- **Exercise details**
Lines that include "vous" make up the answer; copy all of them from the data below.

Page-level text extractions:
******

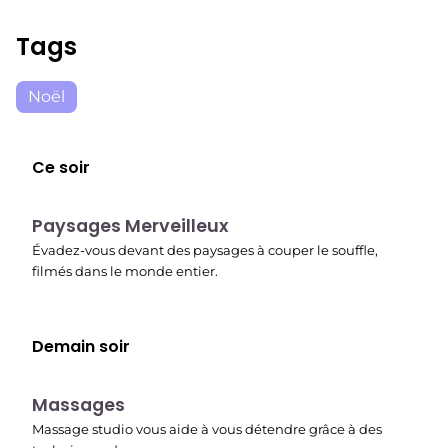
Tags
Noël
Ce soir
22:37
Paysages Merveilleux
Évadez-vous devant des paysages à couper le souffle,
filmés dans le monde entier.
Demain soir
22:45
Massages
Massage studio vous aide à vous détendre grâce à des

******

- **Solution for this problem**
Évadez-vous devant des paysages à couper le souffle,
Massage studio vous aide à vous détendre grâce à des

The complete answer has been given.